O PNE defendia um projeto de desenvolvimento nacional que tinha como centro a dignificação do homem e não do mercado. Entretanto, na redação, logo após defender esse projeto, aparece a proposição de um “desenvolvimento auto-sustentado”, em que o Estado articule e indique o “fortalecimento do mercado interno para uma política econômica que fortaleça a geração de empregos e de renda, a reforma agrária, uma efetiva política agrícola, uma política de Ciência e Tecnologia, articuladas com as necessidades nacionais” (FÓRUM NACIONAL EM DEFESA DA ESCOLA PÚBLICA, 1997, p.10, grifo nosso). Assim, contraditoriamente, propõe a dignificação do homem e não do mercado a partir do fortalecimento deste. Contudo, não nos pareceu ser uma falha pontual de escrita, mas a maneira de mediar a negação do mercado (internacional) com a necessidade de desenvolver a economia nacional. Articulada a essa proposição, havia a indicação de que “A educação escolar é um instrumento fundamental para o desenvolvimento econômico, social, cultural e político de um país, de seu povo, e para a garantia dos direitos básicos de cidadania e da liberdade pessoal” (FÓRUM NACIONAL EM DEFESA DA ESCOLA PÚBLICA, 1997, p.10, grifo nosso). Embora criticasse a vinculação entre educação e desenvolvimento humano para formar “recursos humanos, capital humano”, as proposições do PNE acabam por vincular educação e desenvolvimento, resgatando indiretamente as teses da Teoria do Capital Humano, fomulada por Theodore William Schultz no ano de 1971.

Entre os pontos problemáticos do documento está a orientação de parcerias público-privadas, indicada através de propostas de gestão de políticas e dos fundos públicos para educação profissional com os empresários, como no trecho destacado:

Constituir, no prazo de dois anos, os Conselhos Paritários (trabalhadores, governos e empresários), para gestão das agências de formação de profissionais (SENAI, SENAC, SENAR, SENAT), ou de outras iniciativas, visando o controle fiscal e formalização de processos sistemáticos de definição e avaliação dos serviços prestados (FÓRUM NACIONAL EM DEFESA DA ESCOLA PÚBLICA, 1997, p.39).

Outro destaque é a proposição de integração das instituições públicas e privadas, deixando de defender o fim das verbas públicas para a rede privada, trocando esta última bandeira pela defesa do “controle” sobre a destinação das verbas públicas.

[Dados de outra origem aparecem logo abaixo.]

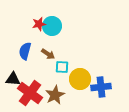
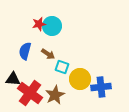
cyan square: rotated 16 degrees clockwise
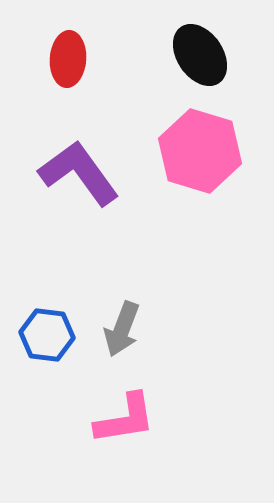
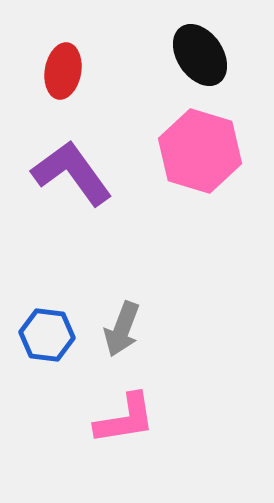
red ellipse: moved 5 px left, 12 px down; rotated 6 degrees clockwise
purple L-shape: moved 7 px left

Contraditoriamente, no documento, ao mesmo tempo em que se fala que a educação profissional não pode ser tomada “como panacéia capaz de promover o desenvolvimento e gerar empregos”, afirma que ela é elemento para a “implantação de uma política de emprego e de renda” (FÓRUM NACIONAL EM DEFESA DA ESCOLA PÚBLICA, 1997, p.68).

No PNE aparece a defesa da gestão democrática, situando que o mecanismo fortalece a sociedade civil, permitindo a esta última o controle da sociedade política e fomentando a cidadania. O problema é que naquela quadra histórica, apesar de ter outra intencionalidade, a construção da gestão democrática era indicada pelo Capital, uma vez que esse mecanismo contribuía na gestão dos conflitos e na estabilidade política. Fontes (2010) aponta que a FIESP, no livro Livre para Crescer, publicado em 1990, dedicou-se de maneira longa e cuidadosa à definição do papel do Estado e suas ações. Entre as medidas indicadas, uma delas seria o pesado investimento de formação em administração dos conflitos. A leitura da autora propõe que “a intenção burguesa de reduzir a democracia a seu aspecto gerencial era explícita, permitindo compreender sua atuação conjunta em inúmeras frentes” (FONTES, 2010, p.263). Assim, ao propor a gestão democrática, não se fez uma crítica contundente aos limites e problemas que essa proposição carregava.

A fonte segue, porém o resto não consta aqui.